'''

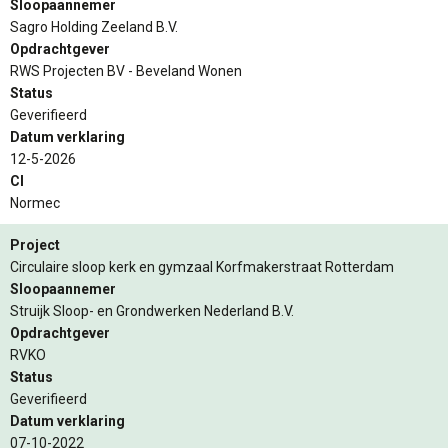
Sloopaannemer
Sagro Holding Zeeland B.V.
Opdrachtgever
RWS Projecten BV - Beveland Wonen
Status
Geverifieerd
Datum verklaring
12-5-2026
CI
Normec
Project
Circulaire sloop kerk en gymzaal Korfmakerstraat Rotterdam
Sloopaannemer
Struijk Sloop- en Grondwerken Nederland B.V.
Opdrachtgever
RVKO
Status
Geverifieerd
Datum verklaring
07-10-2022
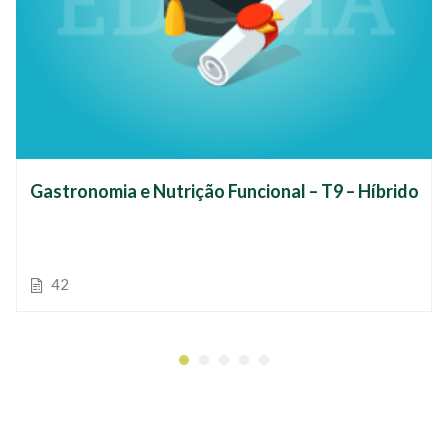
Gastronomia e Nutrição Funcional – T9 – Híbrido
42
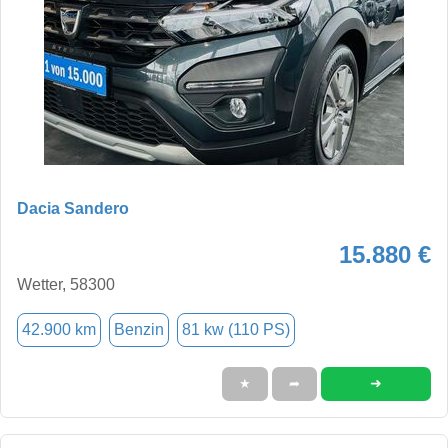
Dacia Sandero
15.880 €
Wetter, 58300
42.900 km
Benzin
81 kw (110 PS)
➜
★
➦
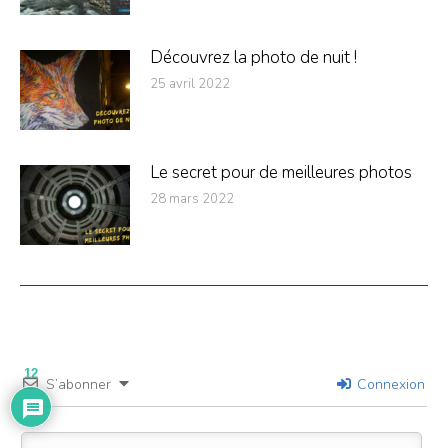
Découvrez la photo de nuit !
25 avril 2022
Le secret pour de meilleures photos
28 mars 2022
12
S’abonner
Connexion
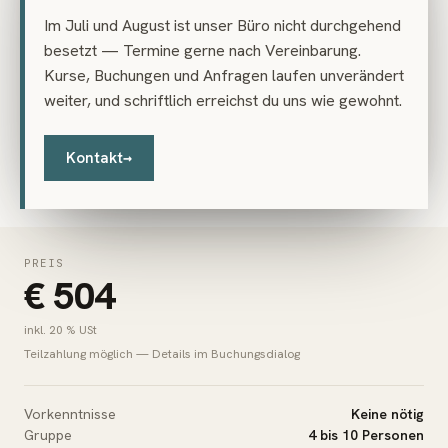
den ich mir vorstellen kann –
Im Juli und August ist unser Büro nicht durchgehend
kompetent, freundlich und mit einem
besetzt — Termine gerne nach Vereinbarung.
umfassenden Wissen. Besser gehts
Kurse, Buchungen und Anfragen laufen unverändert
nicht.
weiter, und schriftlich erreichst du uns wie gewohnt.
Eva A. · Teilnehmerin
Kontakt
→
PREIS
€ 504
inkl. 20 % USt
Teilzahlung möglich — Details im Buchungsdialog
Vorkenntnisse
Keine nötig
Gruppe
4 bis 10 Personen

'''

— WHAT YOU WILL DO —
Reproduce the entire listing exactly, except for any pictures it contains.

— TASK OUTPUT —
Sloopaannemer
Sagro Holding Zeeland B.V.
Opdrachtgever
RWS Projecten BV - Beveland Wonen
Status
Geverifieerd
Datum verklaring
12-5-2026
CI
Normec
Project
Circulaire sloop kerk en gymzaal Korfmakerstraat Rotterdam
Sloopaannemer
Struijk Sloop- en Grondwerken Nederland B.V.
Opdrachtgever
RVKO
Status
Geverifieerd
Datum verklaring
07-10-2022
Gastronomia e Nutrição Funcional – T9 – Híbrido
42
Dacia Sandero
15.880 €
Wetter, 58300
42.900 km
Benzin
81 kw (110 PS)
➜
★
➦
Découvrez la photo de nuit !
25 avril 2022
Le secret pour de meilleures photos
28 mars 2022
12
S’abonner
Connexion
den ich mir vorstellen kann –
Im Juli und August ist unser Büro nicht durchgehend
kompetent, freundlich und mit einem
besetzt — Termine gerne nach Vereinbarung.
umfassenden Wissen. Besser gehts
Kurse, Buchungen und Anfragen laufen unverändert
nicht.
weiter, und schriftlich erreichst du uns wie gewohnt.
Eva A. · Teilnehmerin
Kontakt
→
PREIS
€ 504
inkl. 20 % USt
Teilzahlung möglich — Details im Buchungsdialog
Vorkenntnisse
Keine nötig
Gruppe
4 bis 10 Personen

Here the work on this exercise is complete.